For the first time, riders from Quincy will be participating in this event.  All cyclists are invited to join the Ride of Silence on Wednesday, May 16th at 6 pm.  The short ride will leave from 24th and Maine at Madison Park, will ride to loop Washington Park and will return on State Street to 24th and Maine.  There are no fees and you do not need to sign up for the event, however you MUST wear a helmet to participate.  All riders are asked to wear as much white as possible.  White riders symbolize the “Ghost Bike,” in honor of those lost or injured on public roadways.
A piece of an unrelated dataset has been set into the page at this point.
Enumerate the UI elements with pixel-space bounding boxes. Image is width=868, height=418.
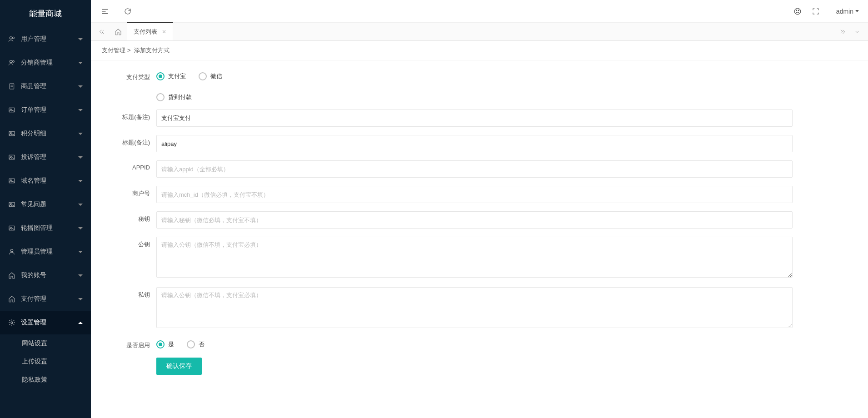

Kids are welcome to participate but must be accompanied by an adult and must be able to keep up with the group.  (Note: I am personally organizing this ride- so all participants ride at their own risk. )

There have been several cyclist deaths in the Tri-States in the last year, and raising awareness of cycling safety is something I know we all care about.  Read my blog about cycling safety by clicking here.

Both KHQA and the Quincy Herald Whig have agreed to cover the event, so the more participation we can get, the more we can increase awareness of cycling safety on local roads.

Many cities are participating in the ride,and you can read about the Chicago ride here: https://www.facebook.com/RideofSilenceChicago

*Anyone who wants to stick around after the Ride of Silence is welcome to join me for a medium paced 15 or so mile ride!